This post was written for the society series, a collaboration between Kat and I. Please check out Kat’s latest society series post for a really interesting and thought-provoking topic. I also just read a really wonderful post by Kelsey, who was awesome enough to participate in the series. The point is to get conversations going, so comment away! If you’d like to do a society series post, let us know. For more information on what the heck it is, read here.
When I read that a former Ms. Argentina had died from complications suffered during a seemingly routine gluteoplasty (i.e. butt implants), I was shocked. She was a mother to 7 year-old twins and a stunningly beautiful woman who had beaten out hundreds of other woman in a country that takes their beauty pageants very seriously, to become Ms. Argentina.
It is not unusual for Argetinian beauty queens to have plastic surgery prior to competing for the title of Ms. Argentina, or even Miss Universe. Surely, I thought to myself, if she thinks that she isn’t close to perfection already, then there truly is no hope for the rest of us.
Mostly, I wondered why this beautiful young woman, who, in her thirties, continued to model, and then opened her own agency, would want to alter her body in such a way. Perhaps it was cultural pressure, perhaps the Argentinian proclivity for cosmetic “enhancement” is to blame, perhaps it was her own struggle with her body image. While we can never know, I can’t help but speculate. Was her children’s loss of their mother worth a rounder backside? What would possess a woman of such dazzling physical qualities to undergo elective surgery of this sort?
Argentina, as well as much of Latin America has high rates of plastic surgery. One out of every 30 Argentinians has gone under the knife, and Argentina is one of the least expensive places for cosmetic surgery, making medical tourism a large industry. One could argue that this obsession with beauty and perfection is a cultural norm. Go to the Island of Tonga, however, and big is considered beautiful. The bigger you are, the more desireable, revered and worshipped. Being obese is seen as a sign of high social status and wealth. In Samoa and Polynesian culture, in general, the same norm exists- big is beautiful. It’s a sign of prosperity, as historically speaking, Polynesian kings were very obese. I will say, though, that these cultural norms are in no way exclusive to size. In Africa, tribal markings with tattoos and in some instances, scarification, have served many purposes and served as another cultural norm.
I want to talk about this idea of “normalcy.” What, exactly, is normalcy? I will spare you the statistics explanation. While normalcy is a somewhat relative idea, technically speaking, it is nothing more than the greatest average number. Anything failing to deviate far from this average, is defined as normal. Something like 70% of Americans are overweight. This has become a norm. I am certainly not condoning this. I am merely illustrating a point.

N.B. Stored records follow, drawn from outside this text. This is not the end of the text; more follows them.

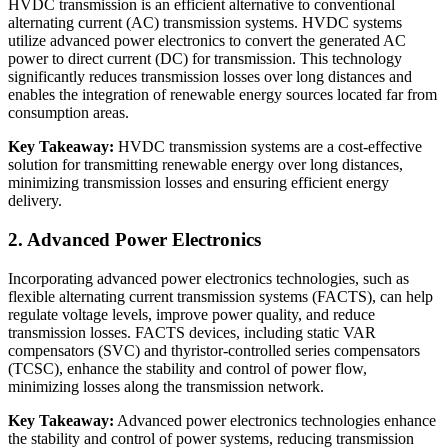
HVDC transmission is an efficient alternative to conventional
alternating current (AC) transmission systems. HVDC systems
utilize advanced power electronics to convert the generated AC
power to direct current (DC) for transmission. This technology
significantly reduces transmission losses over long distances and
enables the integration of renewable energy sources located far from
consumption areas.
Key Takeaway:
HVDC transmission systems are a cost-effective
solution for transmitting renewable energy over long distances,
minimizing transmission losses and ensuring efficient energy
delivery.
2. Advanced Power Electronics
Incorporating advanced power electronics technologies, such as
flexible alternating current transmission systems (FACTS), can help
regulate voltage levels, improve power quality, and reduce
transmission losses. FACTS devices, including static VAR
compensators (SVC) and thyristor-controlled series compensators
(TCSC), enhance the stability and control of power flow,
minimizing losses along the transmission network.
Key Takeaway:
Advanced power electronics technologies enhance
the stability and control of power systems, reducing transmission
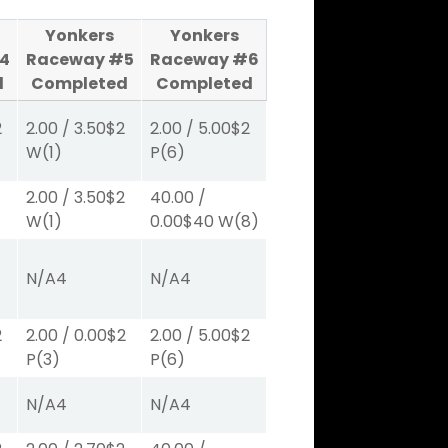
Yonkers
Yonkers
4
Raceway #5
Raceway #6
d
Completed
Completed
2
2.00
/
3.50
$2
2.00
/
5.00
$2
W
(1)
P
(6)
2.00
/
3.50
$2
40.00
/
W
(1)
0.00
$40
W
(8)
N/A
4
N/A
4
2
2.00
/
0.00
$2
2.00
/
5.00
$2
P
(3)
P
(6)
N/A
4
N/A
4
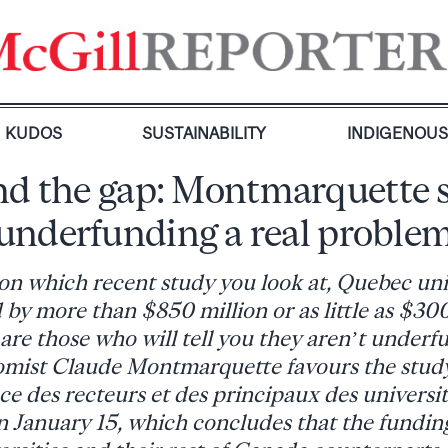
KUDOS
SUSTAINABILITY
INDIGENOU
d the gap: Montmarquette 
underfunding a real proble
n which recent study you look at, Quebec univ
by more than $850 million or as little as $300
are those who will tell you they aren’t underfu
mist Claude Montmarquette favours the study
e des recteurs et des principaux des univers
January 15, which concludes that the fundin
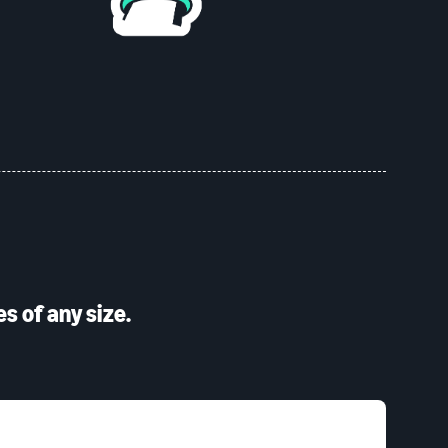
s of any size.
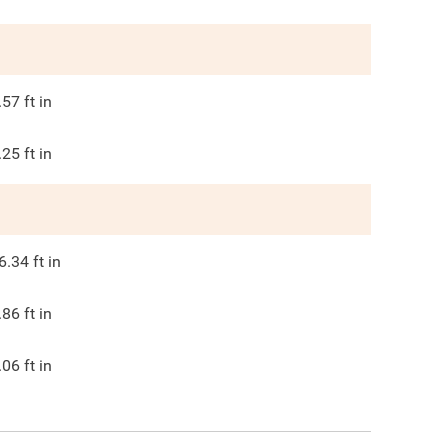
.57
ft in
.25
ft in
6.34
ft in
.86
ft in
.06
ft in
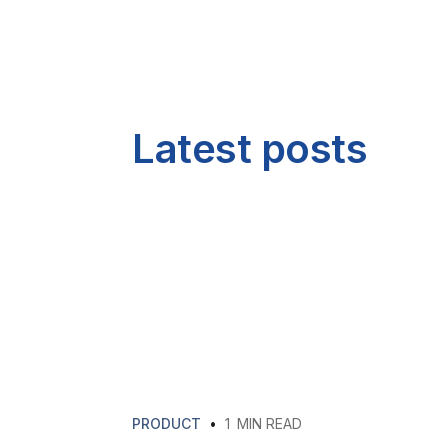
Latest posts
PRODUCT
•
1
MIN READ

With this definition in mind, I wonder how, exactly, thin and anorexic models have become the aspirational norm for Western society, an influence that has far reaching affects. Western beauty standards are seen by many global societies as ideal. Asian women have blepharoplasty surgery to create eyelids and a more Caucasian look. A big deal is made when BMI minimums are imposed on models, but designers continue to insist that their clothes just won’t hang right on anyone bigger than a twizzler. Fashion magazines continue to employ primarily stick thin models and expect applause and accolades when they use a (plus) size 8 model once in a blue moon.

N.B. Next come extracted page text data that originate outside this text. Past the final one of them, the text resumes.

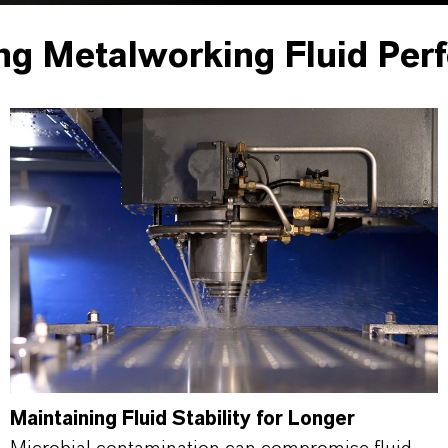
ng Metalworking Fluid Per
Maintaining Fluid Stability for Longer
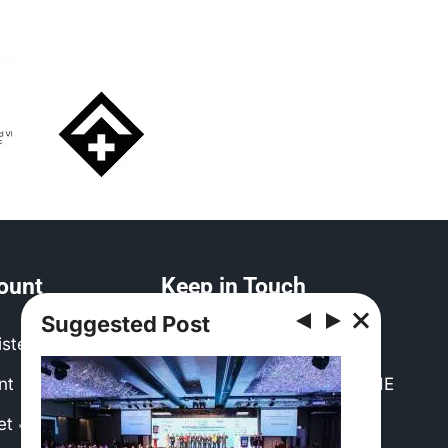
ount
Keep in Touch
Suggested Post
ister
Contact EMEA CHRIE
nt
Post a Job with EMEA CHRIE
net
Need to use our logo?
*(Login Required)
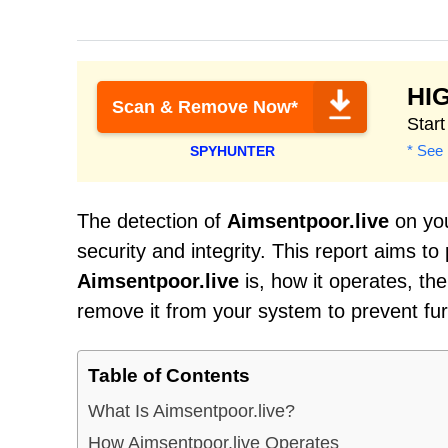
HI
Scan & Remove Now*
Star
* See 
SPYHUNTER
The detection of
Aimsentpoor.live
on you
security and integrity. This report aims t
Aimsentpoor.live
is, how it operates, th
remove it from your system to prevent fu
Table of Contents
What Is Aimsentpoor.live?
How Aimsentpoor.live Operates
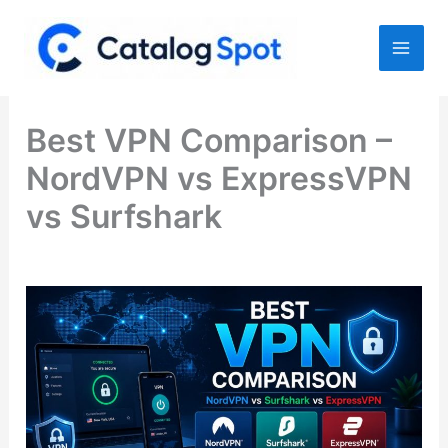
Skip
to
content
Best VPN Comparison –
NordVPN vs ExpressVPN
vs Surfshark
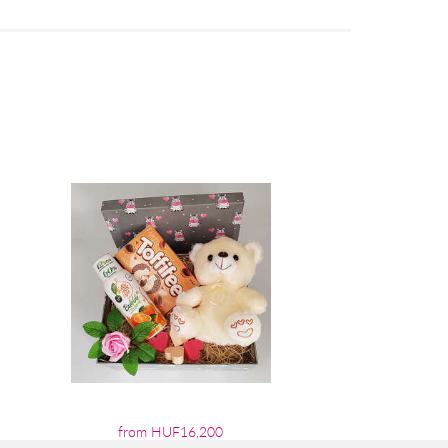
from HUF16,200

This illusion that it is normal for a woman to look malnourished or defy normal body proportions is in direct juxtaposition to reality for most women. Many are led to buy into a false norm. Whether or not we know what is “normal” or what the average woman looks like, we still continue to buy the fashions, struggle with our bodies, compare ourselves to each other and what we see on TV, in the magazines, etc. I think that many women have lost sight of what we should or can be because of what we are aspiring to.
What if we threw out this model? Why do we have to aspire to any “norm?” Why do we aspire to look like anyone? If we know that it is unhealthy to aspire to either extremist end of the skinny/fat spectrum, when will we acknowledge that just taking care of our bodies and letting them be what they were born to be is what we should be doing? Is this even possible?